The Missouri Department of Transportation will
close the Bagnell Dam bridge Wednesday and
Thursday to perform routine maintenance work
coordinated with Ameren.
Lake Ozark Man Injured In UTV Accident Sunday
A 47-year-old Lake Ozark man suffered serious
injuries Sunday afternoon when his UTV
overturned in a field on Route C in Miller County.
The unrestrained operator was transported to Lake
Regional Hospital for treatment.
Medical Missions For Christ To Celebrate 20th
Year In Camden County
+++
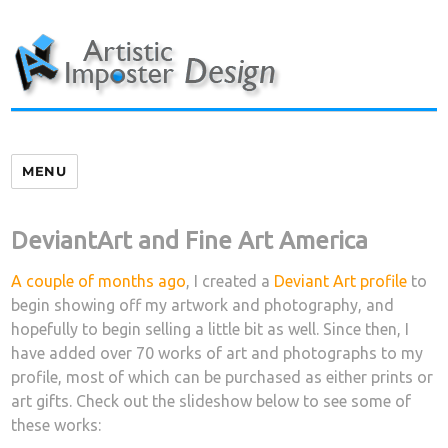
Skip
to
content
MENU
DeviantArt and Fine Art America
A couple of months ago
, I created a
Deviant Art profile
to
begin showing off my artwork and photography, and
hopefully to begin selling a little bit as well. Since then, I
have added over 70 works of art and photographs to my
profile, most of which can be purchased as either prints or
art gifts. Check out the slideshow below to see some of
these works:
+++
Whenever a line of the data contains "Sunday", it counts; state how many such lines there are, with nothing added.

■ RESPONSE AREA ■
2